= Information provided =
BEGIN
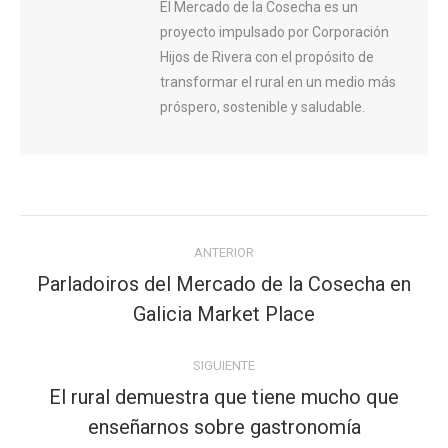
El Mercado de la Cosecha es un
proyecto impulsado por Corporación
Hijos de Rivera con el propósito de
transformar el rural en un medio más
próspero, sostenible y saludable.
Navegación
ANTERIOR
entre
Parladoiros del Mercado de la Cosecha en
publicaciones
Publicación
Galicia Market Place
anterior:
SIGUIENTE
El rural demuestra que tiene mucho que
Publicación
enseñarnos sobre gastronomía
siguiente:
END
= Assigned task =
Restate the entries above word for word, keeping pictures out of the copy.

= Answer section =
El Mercado de la Cosecha es un
proyecto impulsado por Corporación
Hijos de Rivera con el propósito de
transformar el rural en un medio más
próspero, sostenible y saludable.
Navegación
ANTERIOR
entre
Parladoiros del Mercado de la Cosecha en
publicaciones
Publicación
Galicia Market Place
anterior:
SIGUIENTE
El rural demuestra que tiene mucho que
Publicación
enseñarnos sobre gastronomía
siguiente:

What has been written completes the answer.